Tuesday, July 22, 2014


this is a postcard from my travels: swirls of dust grasses yellowed and bone dry a peek thru the scrim of trees reveals clear-cuts from the lumber co. vast swaths of treeless desert but at night in the meadow the sky light neon stars and waves of gases from the milky way where i point upward toward the fast moving satellite and wonder if it is broadcasting a sitcom or radio show and think upon this thin view of an enormity that sits mute and indifferent of my gaze and my awe

Sunday, July 20, 2014

let us now praise a famous man

being on holiday means, for me, being outside the news cycle.  i hadn't read a paper all week, or access the internet.  i read today's, sunday, sacramento bee [anna and i are long-time subscribers to the newspaper, in paper form], and i was reminded of some of the writings of second and third generation NYC school poets who often, it seemed to me, write about this and that including getting the NY  TIMES and declaring that 'there was nothing good in there.'  the news is bad, always.  i am tempted to say, same old same old, but that is rather crass.  instead, the world is fucked up.  each dip into the news cycle proves that axiom.

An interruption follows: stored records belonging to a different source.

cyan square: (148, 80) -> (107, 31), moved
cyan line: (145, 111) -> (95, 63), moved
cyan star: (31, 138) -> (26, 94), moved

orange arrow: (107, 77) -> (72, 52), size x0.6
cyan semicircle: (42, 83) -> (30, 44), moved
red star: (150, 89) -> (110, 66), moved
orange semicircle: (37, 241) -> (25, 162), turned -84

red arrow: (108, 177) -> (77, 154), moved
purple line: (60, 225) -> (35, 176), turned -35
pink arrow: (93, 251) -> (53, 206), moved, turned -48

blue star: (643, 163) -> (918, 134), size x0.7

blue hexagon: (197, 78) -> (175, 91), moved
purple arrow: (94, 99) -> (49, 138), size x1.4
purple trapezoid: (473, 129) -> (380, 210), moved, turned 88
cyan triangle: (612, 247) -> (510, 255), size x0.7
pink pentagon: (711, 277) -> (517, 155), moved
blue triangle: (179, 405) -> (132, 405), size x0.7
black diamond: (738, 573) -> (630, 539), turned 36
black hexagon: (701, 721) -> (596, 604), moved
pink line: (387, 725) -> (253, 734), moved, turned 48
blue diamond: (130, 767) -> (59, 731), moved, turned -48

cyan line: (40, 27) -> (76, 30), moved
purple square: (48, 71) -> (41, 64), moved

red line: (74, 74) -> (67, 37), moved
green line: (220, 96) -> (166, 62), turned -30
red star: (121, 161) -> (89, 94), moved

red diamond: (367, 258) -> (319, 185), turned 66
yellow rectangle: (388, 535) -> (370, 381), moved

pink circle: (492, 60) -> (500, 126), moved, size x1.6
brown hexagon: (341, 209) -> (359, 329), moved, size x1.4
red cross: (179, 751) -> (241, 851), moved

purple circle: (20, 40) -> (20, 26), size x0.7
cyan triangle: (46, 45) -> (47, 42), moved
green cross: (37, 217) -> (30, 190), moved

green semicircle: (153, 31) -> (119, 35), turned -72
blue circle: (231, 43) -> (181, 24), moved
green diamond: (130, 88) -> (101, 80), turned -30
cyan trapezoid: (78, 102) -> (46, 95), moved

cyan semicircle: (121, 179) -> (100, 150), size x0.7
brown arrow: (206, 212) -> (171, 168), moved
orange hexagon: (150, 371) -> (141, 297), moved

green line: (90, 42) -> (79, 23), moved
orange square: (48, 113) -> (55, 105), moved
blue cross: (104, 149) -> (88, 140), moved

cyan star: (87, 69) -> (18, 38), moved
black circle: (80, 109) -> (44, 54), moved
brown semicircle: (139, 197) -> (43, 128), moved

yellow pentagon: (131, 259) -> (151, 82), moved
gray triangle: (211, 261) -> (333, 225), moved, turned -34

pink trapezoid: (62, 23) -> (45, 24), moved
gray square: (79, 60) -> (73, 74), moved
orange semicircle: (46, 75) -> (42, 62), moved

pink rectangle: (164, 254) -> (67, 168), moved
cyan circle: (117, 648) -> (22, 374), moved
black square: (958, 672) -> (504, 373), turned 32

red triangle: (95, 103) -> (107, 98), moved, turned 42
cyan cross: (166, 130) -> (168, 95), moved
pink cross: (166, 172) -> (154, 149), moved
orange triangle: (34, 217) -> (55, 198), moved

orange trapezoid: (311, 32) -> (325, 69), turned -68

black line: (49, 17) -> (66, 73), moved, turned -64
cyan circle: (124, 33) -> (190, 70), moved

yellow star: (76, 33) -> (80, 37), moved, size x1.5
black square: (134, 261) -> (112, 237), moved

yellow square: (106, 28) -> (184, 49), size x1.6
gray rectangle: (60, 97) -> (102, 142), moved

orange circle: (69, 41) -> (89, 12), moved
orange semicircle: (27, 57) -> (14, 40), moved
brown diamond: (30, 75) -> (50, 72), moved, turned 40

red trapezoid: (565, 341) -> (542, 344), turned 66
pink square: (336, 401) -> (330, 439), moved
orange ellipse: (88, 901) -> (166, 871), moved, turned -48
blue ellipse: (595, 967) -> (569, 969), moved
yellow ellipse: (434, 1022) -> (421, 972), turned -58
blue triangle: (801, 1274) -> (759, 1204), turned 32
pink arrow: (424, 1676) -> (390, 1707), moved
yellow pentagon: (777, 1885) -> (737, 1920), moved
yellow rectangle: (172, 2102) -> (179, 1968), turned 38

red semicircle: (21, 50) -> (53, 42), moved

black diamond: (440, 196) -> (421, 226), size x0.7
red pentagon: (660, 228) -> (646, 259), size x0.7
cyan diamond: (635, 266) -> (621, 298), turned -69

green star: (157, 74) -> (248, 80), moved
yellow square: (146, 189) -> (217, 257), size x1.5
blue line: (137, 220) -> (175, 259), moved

when i got back yesterday afternoon anna filled me in with the latest in world atrocities.  some local.  some international.  she told me, too, that the actor james garner died at the age of 86.  a nice span of life.  a beautiful actor who played his characters with humor and lack of ego.  i grew up in the '70s and '80s.  i am a child of the '70s and one of the great TV shows of that decade is the rockford files.  james garner played the PI jim rockford who lived in a trailer in a parking lot at the beach with his father whom he called by his first name, rocky.  the show would always open with a phone call to rockford's answering machine.  the entity calling was usually a collections agency trying to get rockford to pay a debt or some unhappy client who is so pissed off. . .

that phone call set the tone of the series.  jim rockford was a laid-back everyman who managed to get the job done and solve the crime.  garner played rockford with such grace and wit, such laid-back charm.  i remember one episode when two thugs are waiting for rockford inside his trailer.  when jim walks in he knows the two men are there to cause harm to jim.  rockford does not get all bad-ass and beat the bad guys to a pulp.  rather, he says something along the lines of, aw man! then gets the shit beat out of him.

there are very few of us who lived through the 1970s who do not love the character of jim rockford and the actor james garner who played the character with such precision.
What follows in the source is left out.